Doradca zespołu Red Bull Racing Helmut Marko nie trzyma języka za zębami. Wielokrotnie już jego nie do końca przemyślane komentarze były obiektem kontrowersji, a teraz były kierowca Formuły 1 otrzymał oficjalne ostrzeżenie.
Po Grand Prix Włoch, gdzie Max Verstappen ustanowił nowy rekord dziesięciu wygranych z rzędu w Formule 1, Marko pokusił się o skomentowanie formy swojego drugiego kierowcy Sergio Péreza, który w tym czasie tylko pięciokrotnie stawał na podium, mimo, że Red Bull był dominującym samochodem.
„Wiemy, że ma problemy w kwalifikacjach i wahania formy. Jest z Ameryki Południowej i nie jest tak zupełnie skupiony jak Max Verstappen czy Sebastian Vettel” – powiedział należącej do Red Bulla stacji Servus TV.
Zobacz też: Vettel wróci do F1?: „Nie wykluczam tego”

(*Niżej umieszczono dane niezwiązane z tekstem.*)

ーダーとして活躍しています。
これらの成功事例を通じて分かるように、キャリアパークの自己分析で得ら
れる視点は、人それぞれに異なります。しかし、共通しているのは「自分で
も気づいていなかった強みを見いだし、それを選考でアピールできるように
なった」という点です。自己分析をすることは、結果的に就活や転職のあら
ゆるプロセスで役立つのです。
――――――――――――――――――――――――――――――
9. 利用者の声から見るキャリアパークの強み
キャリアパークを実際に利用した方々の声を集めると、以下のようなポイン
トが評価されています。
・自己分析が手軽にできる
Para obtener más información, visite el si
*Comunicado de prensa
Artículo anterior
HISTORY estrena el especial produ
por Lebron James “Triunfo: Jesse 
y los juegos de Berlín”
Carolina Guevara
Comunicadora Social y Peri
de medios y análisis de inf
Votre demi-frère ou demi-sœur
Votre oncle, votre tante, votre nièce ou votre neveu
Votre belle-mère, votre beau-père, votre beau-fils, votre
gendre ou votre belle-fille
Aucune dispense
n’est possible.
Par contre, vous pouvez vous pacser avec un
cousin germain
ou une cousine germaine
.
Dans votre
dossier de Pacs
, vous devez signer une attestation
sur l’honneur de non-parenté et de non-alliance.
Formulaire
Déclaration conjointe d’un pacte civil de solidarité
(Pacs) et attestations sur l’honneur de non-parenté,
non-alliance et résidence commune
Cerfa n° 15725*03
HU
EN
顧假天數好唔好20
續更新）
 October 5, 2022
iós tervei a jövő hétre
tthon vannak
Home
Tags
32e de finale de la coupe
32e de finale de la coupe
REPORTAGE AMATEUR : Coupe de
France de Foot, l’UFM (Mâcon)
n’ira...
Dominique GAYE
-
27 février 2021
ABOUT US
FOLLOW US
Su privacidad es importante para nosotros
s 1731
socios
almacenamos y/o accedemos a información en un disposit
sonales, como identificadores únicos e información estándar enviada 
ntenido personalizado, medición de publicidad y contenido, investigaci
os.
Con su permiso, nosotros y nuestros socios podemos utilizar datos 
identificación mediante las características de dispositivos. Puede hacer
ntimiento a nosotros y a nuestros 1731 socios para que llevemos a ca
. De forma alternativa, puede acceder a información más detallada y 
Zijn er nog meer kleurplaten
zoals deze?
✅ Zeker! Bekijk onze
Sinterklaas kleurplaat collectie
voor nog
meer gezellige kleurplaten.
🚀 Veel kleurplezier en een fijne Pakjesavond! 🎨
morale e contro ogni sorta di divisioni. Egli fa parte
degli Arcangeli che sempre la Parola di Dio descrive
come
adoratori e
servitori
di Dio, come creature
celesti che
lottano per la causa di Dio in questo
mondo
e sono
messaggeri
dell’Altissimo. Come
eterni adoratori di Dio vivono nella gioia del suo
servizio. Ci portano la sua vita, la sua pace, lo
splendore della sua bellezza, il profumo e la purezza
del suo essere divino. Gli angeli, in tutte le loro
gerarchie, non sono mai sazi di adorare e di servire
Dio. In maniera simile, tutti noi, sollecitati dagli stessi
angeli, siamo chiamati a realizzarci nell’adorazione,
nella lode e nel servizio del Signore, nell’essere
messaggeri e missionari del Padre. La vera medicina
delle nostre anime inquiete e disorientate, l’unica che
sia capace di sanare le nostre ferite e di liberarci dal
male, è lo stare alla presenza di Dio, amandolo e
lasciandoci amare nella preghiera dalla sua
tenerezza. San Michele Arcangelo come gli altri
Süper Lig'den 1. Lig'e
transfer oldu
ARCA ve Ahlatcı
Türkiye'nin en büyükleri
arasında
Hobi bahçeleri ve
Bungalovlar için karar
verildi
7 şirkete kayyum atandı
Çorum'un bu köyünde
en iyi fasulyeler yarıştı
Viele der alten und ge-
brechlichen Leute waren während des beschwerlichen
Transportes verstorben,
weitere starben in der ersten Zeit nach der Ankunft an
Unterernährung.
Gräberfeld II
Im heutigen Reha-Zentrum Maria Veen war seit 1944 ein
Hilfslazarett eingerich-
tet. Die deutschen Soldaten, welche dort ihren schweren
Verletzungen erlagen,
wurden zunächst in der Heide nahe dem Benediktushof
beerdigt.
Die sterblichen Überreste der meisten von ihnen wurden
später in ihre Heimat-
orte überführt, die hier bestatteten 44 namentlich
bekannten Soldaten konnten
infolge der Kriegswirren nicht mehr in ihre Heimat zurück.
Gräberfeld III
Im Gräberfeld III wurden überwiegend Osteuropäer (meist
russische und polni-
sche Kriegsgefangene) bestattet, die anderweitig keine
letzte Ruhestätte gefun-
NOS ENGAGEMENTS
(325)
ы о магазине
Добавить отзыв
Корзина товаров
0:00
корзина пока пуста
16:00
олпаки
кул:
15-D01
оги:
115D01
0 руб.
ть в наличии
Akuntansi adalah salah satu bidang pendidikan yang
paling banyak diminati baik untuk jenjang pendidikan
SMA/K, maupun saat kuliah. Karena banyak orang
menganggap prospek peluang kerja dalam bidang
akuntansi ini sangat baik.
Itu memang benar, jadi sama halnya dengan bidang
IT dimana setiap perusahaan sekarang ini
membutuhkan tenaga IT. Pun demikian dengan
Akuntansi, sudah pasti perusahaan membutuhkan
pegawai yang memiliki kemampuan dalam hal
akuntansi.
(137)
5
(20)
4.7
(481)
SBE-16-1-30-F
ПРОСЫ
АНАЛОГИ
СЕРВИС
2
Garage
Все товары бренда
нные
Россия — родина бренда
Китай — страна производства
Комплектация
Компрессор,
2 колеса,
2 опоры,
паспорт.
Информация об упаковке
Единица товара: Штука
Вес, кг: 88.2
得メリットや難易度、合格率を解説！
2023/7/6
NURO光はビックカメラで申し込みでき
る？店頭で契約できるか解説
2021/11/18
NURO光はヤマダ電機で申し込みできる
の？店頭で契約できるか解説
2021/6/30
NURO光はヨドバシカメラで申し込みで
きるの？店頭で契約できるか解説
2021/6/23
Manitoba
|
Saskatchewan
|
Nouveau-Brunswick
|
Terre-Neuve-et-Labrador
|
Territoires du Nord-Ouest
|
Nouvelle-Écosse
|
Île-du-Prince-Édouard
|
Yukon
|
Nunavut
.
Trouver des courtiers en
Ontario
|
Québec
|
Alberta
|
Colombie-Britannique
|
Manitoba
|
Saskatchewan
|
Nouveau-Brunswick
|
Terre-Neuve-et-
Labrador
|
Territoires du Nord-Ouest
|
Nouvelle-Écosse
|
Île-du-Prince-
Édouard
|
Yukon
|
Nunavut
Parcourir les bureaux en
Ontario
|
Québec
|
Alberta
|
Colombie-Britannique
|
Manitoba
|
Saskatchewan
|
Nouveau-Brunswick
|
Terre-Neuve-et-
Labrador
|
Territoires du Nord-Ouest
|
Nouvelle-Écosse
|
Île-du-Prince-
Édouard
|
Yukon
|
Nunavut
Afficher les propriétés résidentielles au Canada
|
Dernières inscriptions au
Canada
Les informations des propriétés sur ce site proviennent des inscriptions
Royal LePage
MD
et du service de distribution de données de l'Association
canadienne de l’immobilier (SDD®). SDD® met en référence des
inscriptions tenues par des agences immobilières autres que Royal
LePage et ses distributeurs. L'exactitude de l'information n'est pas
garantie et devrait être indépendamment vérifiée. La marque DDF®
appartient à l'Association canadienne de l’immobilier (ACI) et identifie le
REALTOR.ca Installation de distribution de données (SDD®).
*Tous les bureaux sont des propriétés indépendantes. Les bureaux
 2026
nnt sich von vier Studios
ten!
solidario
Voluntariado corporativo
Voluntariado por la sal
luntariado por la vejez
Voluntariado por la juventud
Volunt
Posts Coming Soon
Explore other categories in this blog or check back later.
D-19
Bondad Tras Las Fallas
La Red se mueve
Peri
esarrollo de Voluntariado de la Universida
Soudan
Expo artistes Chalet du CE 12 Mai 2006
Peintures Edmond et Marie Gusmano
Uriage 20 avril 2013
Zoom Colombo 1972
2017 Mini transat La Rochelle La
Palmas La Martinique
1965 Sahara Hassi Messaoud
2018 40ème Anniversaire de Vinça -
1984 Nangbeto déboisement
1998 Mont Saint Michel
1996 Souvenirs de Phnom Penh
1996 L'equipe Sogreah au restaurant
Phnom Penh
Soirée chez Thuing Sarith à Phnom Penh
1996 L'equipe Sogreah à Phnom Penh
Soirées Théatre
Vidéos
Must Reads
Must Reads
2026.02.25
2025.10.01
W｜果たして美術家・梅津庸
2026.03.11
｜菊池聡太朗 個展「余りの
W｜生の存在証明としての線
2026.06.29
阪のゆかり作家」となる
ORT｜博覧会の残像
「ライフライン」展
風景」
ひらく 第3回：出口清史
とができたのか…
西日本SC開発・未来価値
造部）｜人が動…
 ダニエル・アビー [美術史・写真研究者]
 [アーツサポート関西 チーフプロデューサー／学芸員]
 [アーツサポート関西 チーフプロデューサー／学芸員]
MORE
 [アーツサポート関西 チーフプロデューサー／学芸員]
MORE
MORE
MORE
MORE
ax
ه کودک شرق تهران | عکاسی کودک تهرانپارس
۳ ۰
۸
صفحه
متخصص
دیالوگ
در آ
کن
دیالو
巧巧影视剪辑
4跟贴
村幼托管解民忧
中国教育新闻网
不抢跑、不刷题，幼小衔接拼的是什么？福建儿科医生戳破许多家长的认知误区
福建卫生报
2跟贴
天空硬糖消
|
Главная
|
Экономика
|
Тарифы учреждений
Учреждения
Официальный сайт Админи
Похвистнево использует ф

Nie trwało długo zanim te słowa zostały dostrzeżone przez środowisko Formuły 1, a Marko znalazł się w ogniu krytyki nie tyle za nieznajomość geografii – w końcu Meksyk leży w Ameryce Północnej – lecz za utrwalanie rasistowskich stereotypów.
Austriak przeprosił zawodnika za zamkniętymi drzwiami i dopiero po dłuższym czasie zdecydował się na publiczny komentarz. Nie udało się jednak wyciszyć sprawy, która zyskała zainteresowanie Międzynarodowej Federacji Samochodowej.
Przed Grand Prix Singapuru FIA poinformowała, że wystosowała pisemne ostrzeżenie wobec Marko i przypomniała mu o jego obowiązku przestrzegania Kodeksu Etyki FIA.